── Records supplied
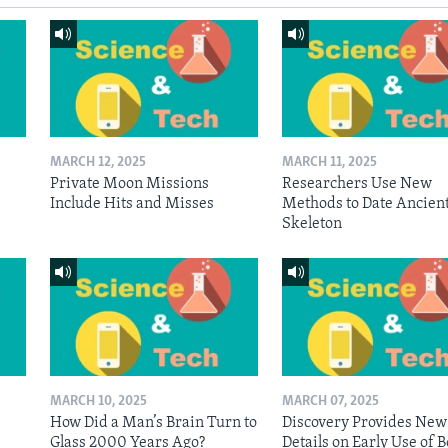
MARCH 12, 2025
MARCH 11, 2025
Private Moon Missions
Researchers Use New
Include Hits and Misses
Methods to Date Ancien
Skeleton
MARCH 10, 2025
MARCH 07, 2025
n
How Did a Man’s Brain Turn to
Discovery Provides New
Glass 2000 Years Ago?
Details on Early Use of 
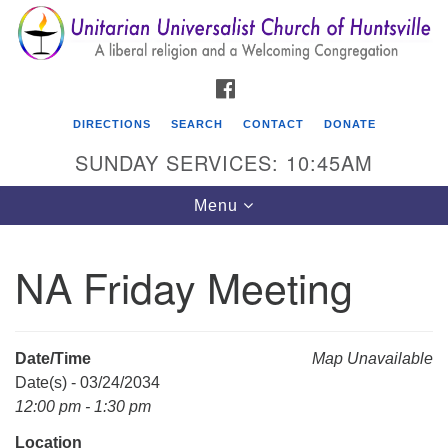
Search
Google
Search
for:
Map
FACEBOOK
DIRECTIONS
SEARCH
CONTACT
DONATE
SUNDAY SERVICES: 10:45AM
Toggle
Menu
navigation
NA Friday Meeting
Unitarian Universalist Church of Huntsville
3921 Broadmor Rd.
Huntsville AL, 35810
Date/Time
Map Unavailable
Directions
Date(s) - 03/24/2034
12:00 pm - 1:30 pm
Location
────
_Your instructions_
From the line containing "MARCH 11, 2025" down to the last line of the entries above, retype each line exactly as it stands, but skip the pictures.

_Answer box_
MARCH 11, 2025
Private Moon Missions
Researchers Use New
Include Hits and Misses
Methods to Date Ancien
Skeleton
MARCH 10, 2025
MARCH 07, 2025
n
How Did a Man’s Brain Turn to
Discovery Provides New
Glass 2000 Years Ago?
Details on Early Use of 
Search
Google
Search
for:
Map
FACEBOOK
DIRECTIONS
SEARCH
CONTACT
DONATE
SUNDAY SERVICES: 10:45AM
Toggle
Menu
navigation
NA Friday Meeting
Unitarian Universalist Church of Huntsville
3921 Broadmor Rd.
Huntsville AL, 35810
Date/Time
Map Unavailable
Directions
Date(s) - 03/24/2034
12:00 pm - 1:30 pm
Location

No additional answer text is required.